28. The method of claim 27, wherein: the position estimate derived from seismic data is also used when determining the vertical path component; and/or the navigation measurements from a downhole tool are also used when determining the lateral path component.
29. The method of claim 22, wherein the optimisation process comprises: determining a distance between a general definition of a well path modelled using the minimum curvature method and the position estimate derived from seismic data; and minimising an objective function based on the distance and starting from the navigation measurements to obtain the parameter for the well path estimate.
30. The method of claim 29, wherein the distance is a lateral distance.
31. The method of claim 30, wherein determining the lateral distance between a general definition of a well path modelled using the minimum curvature method and the position estimate derived from seismic data comprises: identifying an arc of the general definition of a well path modelled using the minimum curvature method that is closest to the position estimate derived from seismic data; projecting the position estimate derived from seismic data vertically on to the plane spanned by the arc; and using the geometry of the plane spanned by the arc to derive the minimum lateral distance between the position estimate derived from seismic data and the arc; using this derived minimum lateral distance as the lateral distance.

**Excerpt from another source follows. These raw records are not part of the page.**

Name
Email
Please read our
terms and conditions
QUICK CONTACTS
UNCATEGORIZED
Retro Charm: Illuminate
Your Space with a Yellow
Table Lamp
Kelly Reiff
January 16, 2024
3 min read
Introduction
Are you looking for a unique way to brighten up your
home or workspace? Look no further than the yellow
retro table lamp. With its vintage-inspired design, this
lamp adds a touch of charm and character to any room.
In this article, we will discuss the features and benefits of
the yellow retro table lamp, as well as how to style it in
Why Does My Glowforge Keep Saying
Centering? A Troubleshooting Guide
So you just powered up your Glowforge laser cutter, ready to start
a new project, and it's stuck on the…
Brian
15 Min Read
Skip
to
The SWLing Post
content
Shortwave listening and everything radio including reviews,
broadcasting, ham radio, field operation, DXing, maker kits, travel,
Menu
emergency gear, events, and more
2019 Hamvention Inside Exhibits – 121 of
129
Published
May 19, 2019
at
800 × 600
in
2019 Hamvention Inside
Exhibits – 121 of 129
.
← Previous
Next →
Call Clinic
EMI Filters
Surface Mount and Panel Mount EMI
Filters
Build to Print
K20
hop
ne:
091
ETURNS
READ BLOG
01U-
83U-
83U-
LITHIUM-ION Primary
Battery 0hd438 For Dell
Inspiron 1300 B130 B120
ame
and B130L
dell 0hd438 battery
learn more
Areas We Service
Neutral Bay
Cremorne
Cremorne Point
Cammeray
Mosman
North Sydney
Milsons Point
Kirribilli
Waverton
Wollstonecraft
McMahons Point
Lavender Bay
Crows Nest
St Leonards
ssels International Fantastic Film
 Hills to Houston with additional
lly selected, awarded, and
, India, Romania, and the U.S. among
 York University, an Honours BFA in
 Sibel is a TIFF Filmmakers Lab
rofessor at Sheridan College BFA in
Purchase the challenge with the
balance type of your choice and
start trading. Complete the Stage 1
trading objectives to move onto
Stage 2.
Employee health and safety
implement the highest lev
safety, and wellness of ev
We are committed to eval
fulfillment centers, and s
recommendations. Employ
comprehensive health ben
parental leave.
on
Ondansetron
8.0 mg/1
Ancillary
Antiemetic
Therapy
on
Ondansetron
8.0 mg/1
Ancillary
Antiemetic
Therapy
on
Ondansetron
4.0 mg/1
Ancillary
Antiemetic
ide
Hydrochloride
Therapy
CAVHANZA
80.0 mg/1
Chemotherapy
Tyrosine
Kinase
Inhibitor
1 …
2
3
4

32. The method of any of claim 22, wherein the parameter obtained using an optimisation process is an azimuth value.
33. The method of claim 29, wherein the parameter obtained using an optimization process is an inclination value.
34. The method of claim 22, wherein using the minimum curvature method to determine the well path estimate further comprises using a second parameter, the second parameter being from the navigation measurements from a downhole tool.
35. The method of claim 22, further comprising determining a measure of uncertainty of the well path estimate, wherein the lateral measure of uncertainty of the well path estimate is independent of a measured depth.
36. The method of claim 35, wherein determining a measure of the uncertainty comprises calculating a single measure for the entire well path estimate using a statistical distribution of residuals between the well path estimate and position estimates derived from seismic data.
37. The method of claim 35, wherein determining a measure of the uncertainty comprises calculating a plurality of independent measures for different sections of the well path estimate using a statistical distribution of residuals between the well path estimate and position estimates derived from seismic data.
38. The method of claim 22, comprising using the well path estimate to predict the path that the well will take ahead of the downhole tool
39. The method of claim 22, further comprising deriving the position estimate from seismic data, wherein deriving the position estimate from seismic data comprises: a) collecting seismic data from a plurality of seismic sensors spread across a region of the surface of the Earth above a drill bit or other noise source and/or located in one or more nearby wells; b) pre-processing the seismic data to enhance a contribution of drill bit or noise source generated noise; c) defining a set of points on a grid in 3-dimensional space that includes an expected position of the drill bit or noise source; d) computing travel times for seismic waves from each said point to each seismic sensor location; e) for each said point, using the pre-processed seismic data, sensor location data, and computed travel times to compute a semblance stack of travel-time corrected seismic data in a time window; f) determining the grid location of the maximum semblance and fitting a 3-dimensional function around this grid location; and g) identifying the location of a maximum of the 3-dimensional function and using that as the estimate derived from seismic data.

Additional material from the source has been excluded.